Canadian data breach litigation is still in its early phase. On July 3rd, the Ontario Superior Court of Justice approved a settlement in a significant class action that was brought after a public health nurse lost a USB key containing the personal information of about 85,000 individuals who had been immunized during the 2009 H1N1 scare.
The settlement involved the creation of a claims period open until August 1, 2016 to allow class members to claim for economic loss but no damages payment otherwise. As Justice Lauwers explained, the defendant and its insurer agreed to accept the risk of economic harm over the six and a half year claim period, after which, he held, “the risk will be virtually eliminated.”

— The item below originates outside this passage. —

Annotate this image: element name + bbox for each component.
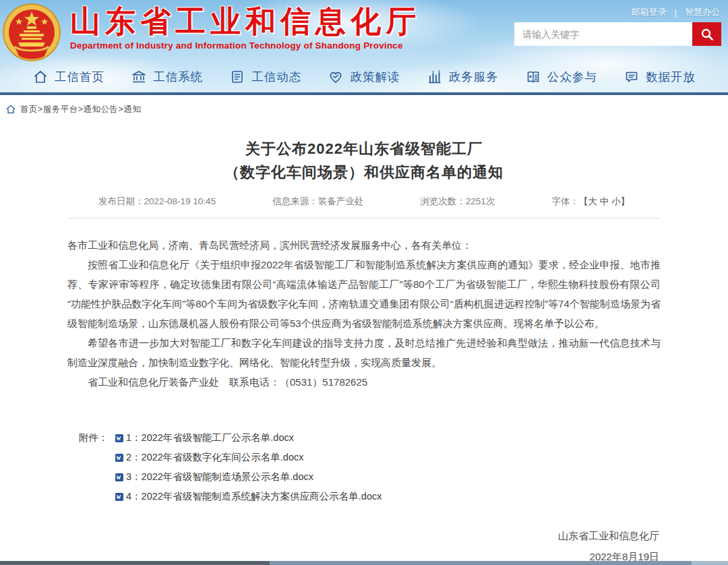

In approving the settlement, Justice Lauwers stressed that the plaintiff faced a difficult case given, as time passed, his ability to prove compensable damages worsened. He said:
It is important to consider the context in which this case developed. The USB key was lost on or about December 16, 2009. In the midst of the anxiety created by that loss, the action was started on April 26, 2010. The certification motion was heard on December 16, 2010 with the decision rendered on February 4, 2011, and the certification order signed on April 26, 2011. Over the course of this action, anxiety about the abuse of private information has given way to the realization that it is now probable that no one has the missing USB key. This inference comes from the fact that no class member has claimed that information on the key has been used to financially damage his or her interests. This case, it bears emphasizing, would look far different if information from the lost USB key had been abused by a wrongdoer…
As a matter of law, in my view, the chances of success, in the circumstances as they have unfolded since the USB key was lost, are quite low.
Justice Lauwers approved an agreement to pay $500,000 in costs (including taxes and disbursements) to class counsel plus an amount equal to 25% of any claims paid. Though loss to individuals was not the basis for this amount, it equals about $5.99 per affected individual for a suspected breach involving the loss of name, address, telephone number, gender, date of birth, Ontario health number, health card expiration date, name of primary care provider and “some additional personal health information.”